Instructions for the task :: Check every line of the data below for the string "General", and copy the ones that hold it.

(Records excerpted from a collection)
===============

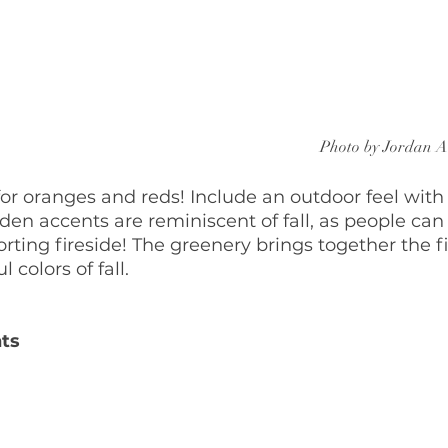
Photo by Jordan A
for oranges and reds! Include an outdoor feel wit
en accents are reminiscent of fall, as people can 
ting fireside! The greenery brings together the f
 colors of fall.
ts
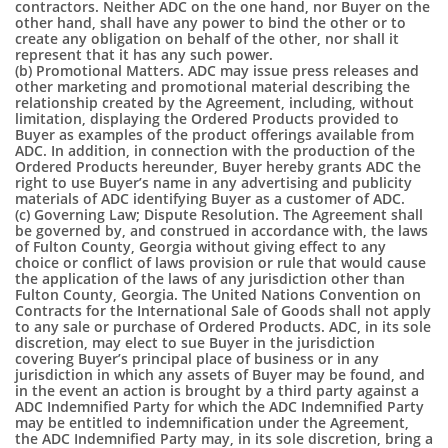
contractors. Neither ADC on the one hand, nor Buyer on the
other hand, shall have any power to bind the other or to
create any obligation on behalf of the other, nor shall it
represent that it has any such power.
(b) Promotional Matters. ADC may issue press releases and
other marketing and promotional material describing the
relationship created by the Agreement, including, without
limitation, displaying the Ordered Products provided to
Buyer as examples of the product offerings available from
ADC. In addition, in connection with the production of the
Ordered Products hereunder, Buyer hereby grants ADC the
right to use Buyer’s name in any advertising and publicity
materials of ADC identifying Buyer as a customer of ADC.
(c) Governing Law; Dispute Resolution. The Agreement shall
be governed by, and construed in accordance with, the laws
of Fulton County, Georgia without giving effect to any
choice or conflict of laws provision or rule that would cause
the application of the laws of any jurisdiction other than
Fulton County, Georgia. The United Nations Convention on
Contracts for the International Sale of Goods shall not apply
to any sale or purchase of Ordered Products. ADC, in its sole
discretion, may elect to sue Buyer in the jurisdiction
covering Buyer’s principal place of business or in any
jurisdiction in which any assets of Buyer may be found, and
in the event an action is brought by a third party against a
ADC Indemnified Party for which the ADC Indemnified Party
may be entitled to indemnification under the Agreement,
the ADC Indemnified Party may, in its sole discretion, bring a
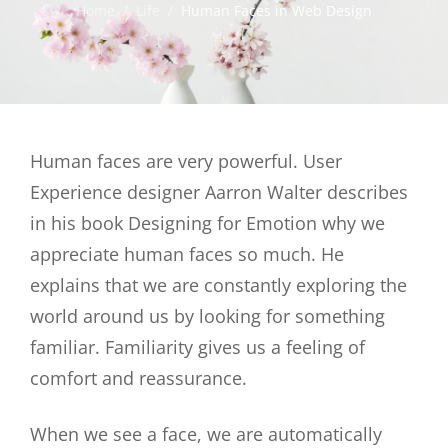
Home
/
Life
/
Human Faces in Web Design
Human faces are very powerful. User
Experience designer Aarron Walter describes
in his book Designing for Emotion why we
appreciate human faces so much. He
explains that we are constantly exploring the
world around us by looking for something
familiar. Familiarity gives us a feeling of
comfort and reassurance.
When we see a face, we are automatically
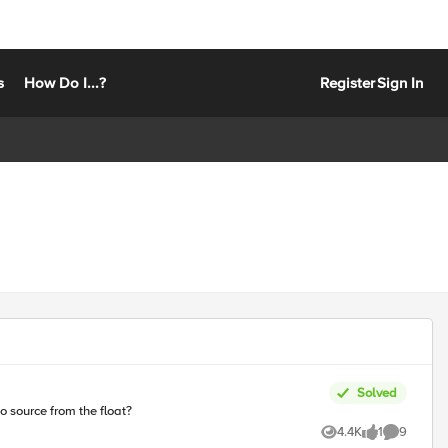
s
How Do I...?
Register
Sign In
Solved
to source from the float?
4.4K
1
9
Views
like
Comments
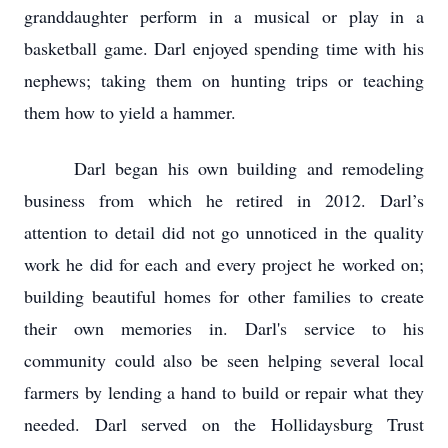
granddaughter perform in a musical or play in a
basketball game. Darl enjoyed spending time with his
nephews; taking them on hunting trips or teaching
them how to yield a hammer.
Darl began his own building and remodeling
business from which he retired in 2012. Darl’s
attention to detail did not go unnoticed in the quality
work he did for each and every project he worked on;
building beautiful homes for other families to create
their own memories in. Darl's service to his
community could also be seen helping several local
farmers by lending a hand to build or repair what they
needed. Darl served on the Hollidaysburg Trust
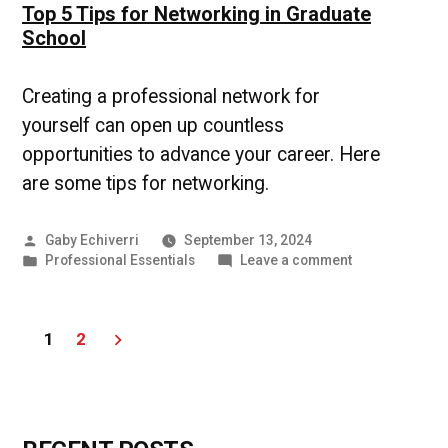
Top 5 Tips for Networking in Graduate
School
Creating a professional network for
yourself can open up countless
opportunities to advance your career. Here
are some tips for networking.
Posted
Gaby Echiverri
September 13, 2024
by
Posted
on
Professional Essentials
Leave a comment
in
Top
5
Tips
Posts
1
2
for
Networking
pagination
in
Graduate
School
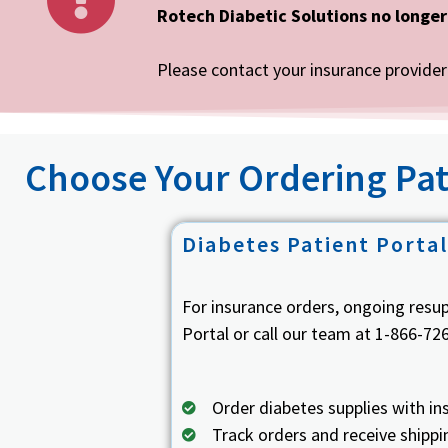
Rotech Diabetic Solutions no longer
Please contact your insurance provider 
Choose Your Ordering Pat
Diabetes Patient Portal
For insurance orders, ongoing resu
Portal or call our team at 1-866-72
Order diabetes supplies with in
Track orders and receive shipp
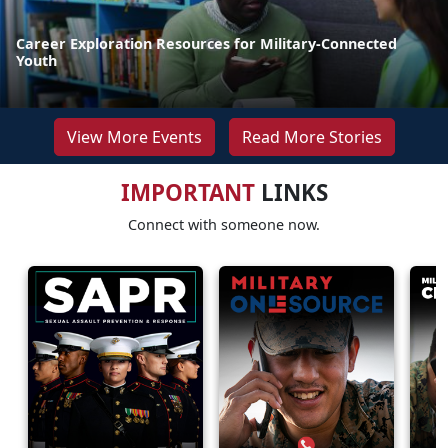
Career Exploration Resources for Military-Connected
Youth
View More Events
Read More Stories
IMPORTANT
LINKS
Connect with someone now.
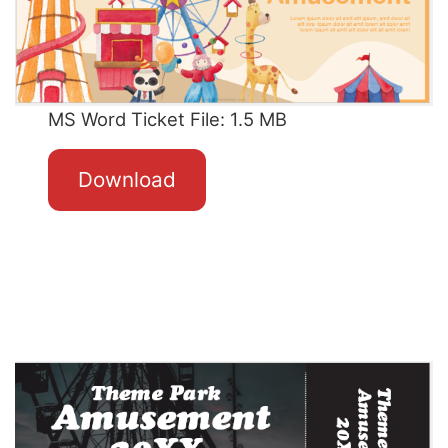
MS Word Ticket File: 1.5 MB
Download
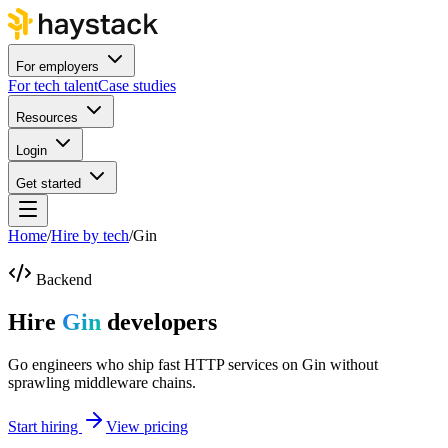
For employers
For tech talent
Case studies
Resources
Login
Get started
Home
/
Hire by tech
/
Gin
Backend
Hire
Gin
developers
Go engineers who ship fast HTTP services on Gin without
sprawling middleware chains.
Start hiring
View pricing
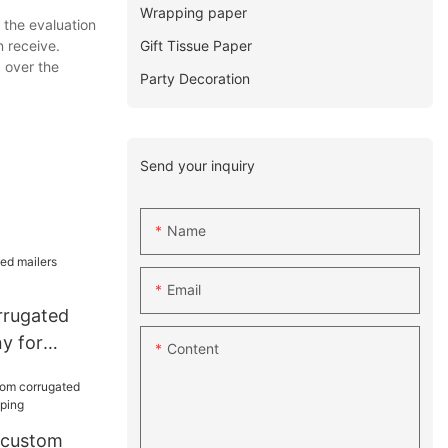
Wrapping paper
 the evaluation
Gift Tissue Paper
 receive.
 over the
Party Decoration
Send your inquiry
Name
Email
rrugated
y for
Content
 custom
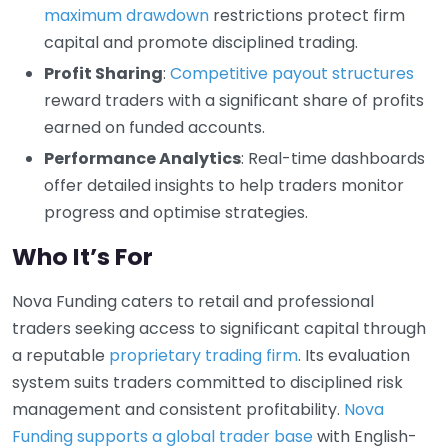
maximum drawdown
restrictions protect firm
capital and promote disciplined trading.
Profit Sharing
:
Competitive payout structures
reward traders with a significant share of profits
earned on funded accounts.
Performance Analytics
: Real-time dashboards
offer detailed insights to help traders monitor
progress and optimise strategies.
Who It’s For
Nova Funding caters to retail and professional
traders seeking access to significant capital through
a reputable
proprietary trading firm
. Its evaluation
system suits traders committed to disciplined risk
management and consistent profitability.
Nova
Funding supports a global trader base
with English-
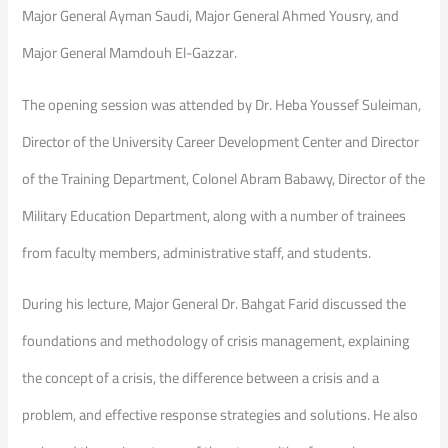
Major General Ayman Saudi, Major General Ahmed Yousry, and
Major General Mamdouh El-Gazzar.
The opening session was attended by Dr. Heba Youssef Suleiman,
Director of the University Career Development Center and Director
of the Training Department, Colonel Abram Babawy, Director of the
Military Education Department, along with a number of trainees
from faculty members, administrative staff, and students.
During his lecture, Major General Dr. Bahgat Farid discussed the
foundations and methodology of crisis management, explaining
the concept of a crisis, the difference between a crisis and a
problem, and effective response strategies and solutions. He also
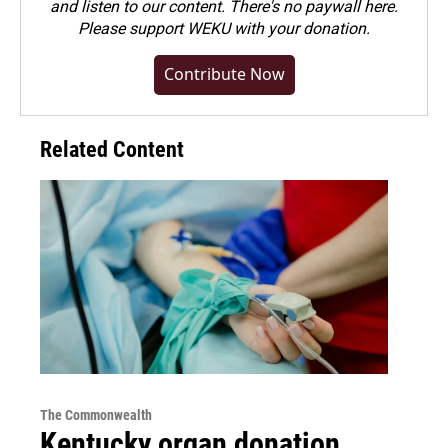
and listen to our content. There's no paywall here.
Please
support WEKU with your donation
.
Contribute Now
Related Content
The Commonwealth
Kentucky organ donation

===============

Answer to the exercise ::
Major General Ayman Saudi, Major General Ahmed Yousry, and
Major General Mamdouh El-Gazzar.
During his lecture, Major General Dr. Bahgat Farid discussed the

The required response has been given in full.